Malgré l’ambition grandissante du Canada d’élargir son bassin de partenaires commerciaux, les dernières données montrent qu’une telle diversification est compliquée. Les exportations vers les pays autres que les États-Unis sont restées globalement stables au deuxième trimestre. Il est à noter que la légère hausse des exportations hors États-Unis est principalement due à l’augmentation des expéditions d’or vers le Royaume-Uni, dont la valeur a plus que doublé par rapport à l’an dernier sous l’effet de la hausse des prix.

La hausse des exportations canadiennes - hors États-Unis - est principalement attribuable aux expéditions d'or au Royaume-Uni

Nathan Janzen, économiste en chef adjoint, Services économiques RBC, apporte quelques éclaircissements dans ce chaos qui entoure le commerce international.

Q: Pouvez-vous chiffrer ce que les droits de douane américains coûtent à l’économie canadienne ?
R: Le ralentissement de la croissance économique de part et d’autre de la frontière, qui découle en grande partie de l’incertitude liée aux futures politiques commerciales, a paralysé les décisions d’investissement des entreprises. Les mesures de représailles du Canada se sont montrées sévères dans certains secteurs, avec notamment une augmentation des droits de douane sur les importations d’acier en provenance de pays autres que les États-Unis, ce qui augmente le coût des intrants pour les entreprises canadiennes.

Toutefois, en termes relatifs, les droits de douane ont davantage fait grimper les coûts aux États-Unis qu’au Canada. Les recettes tarifaires perçues par le gouvernement fédéral canadien, payées par les acheteurs canadiens, ont augmenté d’environ 2 milliards de dollars par rapport à l’an dernier entre mars et mai, ce qui équivaut à 1,8 % de la valeur totale des biens importés au cours de cette période. Et une grande partie des recettes perçues sera restituée aux entreprises par l’entremise d’un processus de remise. À titre de comparaison, les recettes fiscales issues des droits de douane américains, qui sont payées par les acheteurs américains, ont augmenté de 48 milliards de dollars au cours de la période, ce qui représente 10 % de la valeur des importations en juin. Ce taux tarifaire moyen aux États-Unis est le plus élevé depuis les années 1940.

Q: Dans quelle mesure l’ACEUM a-t-il protégé les exportations canadiennes ?
R: L’accord commercial conclu antérieurement entre le Canada et les États-Unis garantit un accès libre de droits de douane pour la majeure partie des exportations canadiennes vers les États-Unis.
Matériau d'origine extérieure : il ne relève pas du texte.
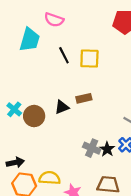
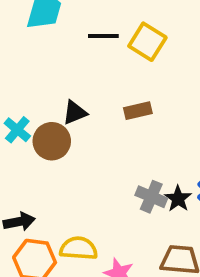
black line: (64, 55) -> (103, 36), turned -63
yellow square: (89, 58) -> (147, 42), turned 30
black triangle: (62, 107) -> (75, 113), moved

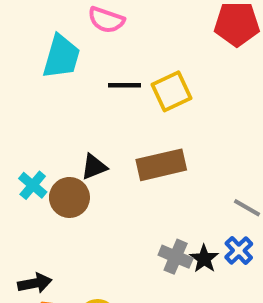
yellow square: (147, 42) -> (172, 91), turned 33
brown rectangle: (138, 111) -> (161, 165), size x1.6

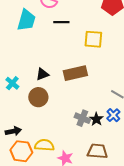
black line: (125, 85) -> (61, 22), moved
yellow square: (172, 91) -> (93, 39), moved, turned 30
brown circle: (69, 197) -> (38, 97), moved

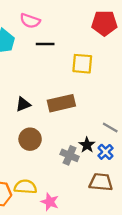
brown circle: (38, 97) -> (30, 139), moved
black star: (96, 119) -> (87, 145), moved
brown trapezoid: (97, 151) -> (101, 182), moved

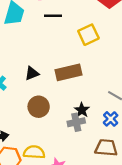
yellow square: (82, 64) -> (88, 35), turned -30
black star: (87, 145) -> (82, 110), moved
gray cross: (70, 155) -> (76, 122), turned -35

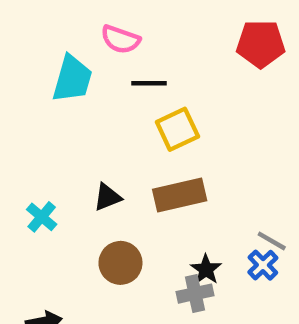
yellow square: (88, 35) -> (177, 129), moved
blue cross: (111, 119) -> (263, 265), moved

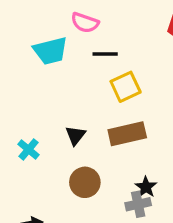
cyan trapezoid: (72, 79) -> (50, 51), turned 60
black triangle: (107, 197) -> (75, 135), turned -30

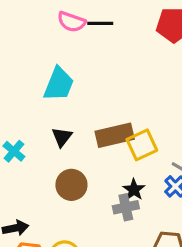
cyan trapezoid: (50, 51) -> (59, 84), moved, turned -54
black line: (105, 54) -> (100, 23), moved
yellow square: (126, 87) -> (142, 145), moved

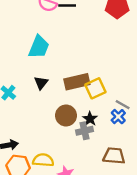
brown circle: (71, 185) -> (66, 116), moved

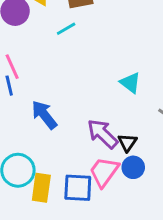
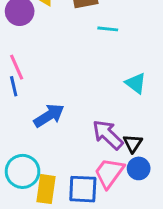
cyan line: (66, 29) -> (108, 29), moved, turned 36
blue arrow: (44, 115) -> (49, 116), turned 96

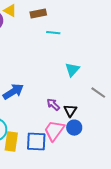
cyan triangle: (136, 83) -> (72, 70), turned 35
purple arrow: (108, 135) -> (53, 105), size x0.6

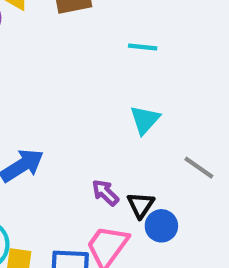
cyan line: (53, 33) -> (143, 47), moved
blue circle: (74, 128) -> (161, 226), moved

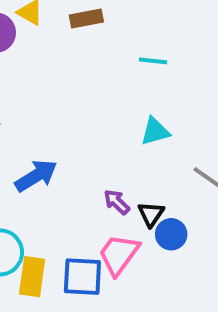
cyan triangle: (145, 120) -> (155, 131), turned 32

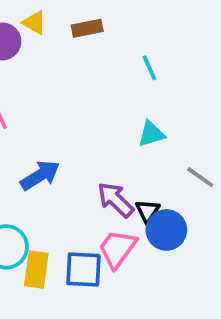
cyan line: (153, 61) -> (149, 68), turned 60
purple arrow: (117, 202) -> (115, 200), size x1.5
blue circle: (171, 234) -> (166, 230), size x1.4

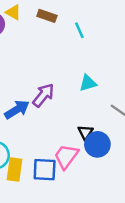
brown rectangle: (87, 28) -> (47, 16), turned 30
cyan line: (149, 68) -> (79, 30), moved
purple arrow: (115, 200) -> (43, 95), moved, turned 85

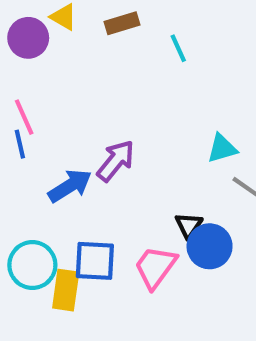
brown rectangle: (47, 16) -> (122, 23), turned -36
cyan triangle: (88, 83) -> (222, 148), moved
blue square: (45, 170) -> (95, 261), moved

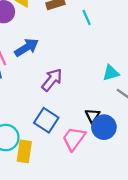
blue arrow: (70, 186) -> (27, 47), moved
blue square: (95, 261) -> (46, 120), moved, turned 30

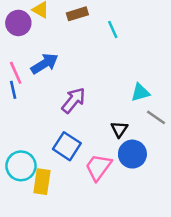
black triangle: (92, 116) -> (119, 129), moved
Du fait que près de 90 % des exportations canadiennes ont continué d’accéder au marché des États-Unis en franchise de droits de douane entre mars et juin, le Canada s’est retrouvé avec le taux tarifaire effectif moyen le plus bas de tous les principaux partenaires commerciaux des États-Unis, malgré la hausse des droits de douane sur les exportations canadiennes non conformes à l’ACEUM à 35 % depuis le 1er août.

Le maintien de l’exemption de libre-échange en vertu de l’ACEUM est critique non seulement pour les exportateurs canadiens, mais aussi pour les partenaires commerciaux du Canada aux États-Unis – l’an dernier, le Canada représentait le premier marché d’exportation pour 32 États américains, et le premier pour 22 d’entre eux. L’ACEUM n’expirera pas automatiquement avant 2036, mais des négociations cruciales visant à prolonger l’accord seront entamées l’an prochain.

Q: Le Canada et le Mexique ont convenu cette semaine de renforcer leur collaboration en matière de commerce international. Quelles occasions entrevoyez-vous ?
R: La diversification des échanges commerciaux du Canada est une bonne chose, car elle se traduira par des occasions à l’étranger, mais aussi par des échanges commerciaux accrus avec le Mexique et entre les provinces canadiennes. De plus, le commerce international de services prend une part de plus importante dans le commerce canadien et mondial. Or, il est plus facile de diversifier les échanges commerciaux dans des domaines comme les services professionnels, par exemple, où la distance géographique est moins pénalisante.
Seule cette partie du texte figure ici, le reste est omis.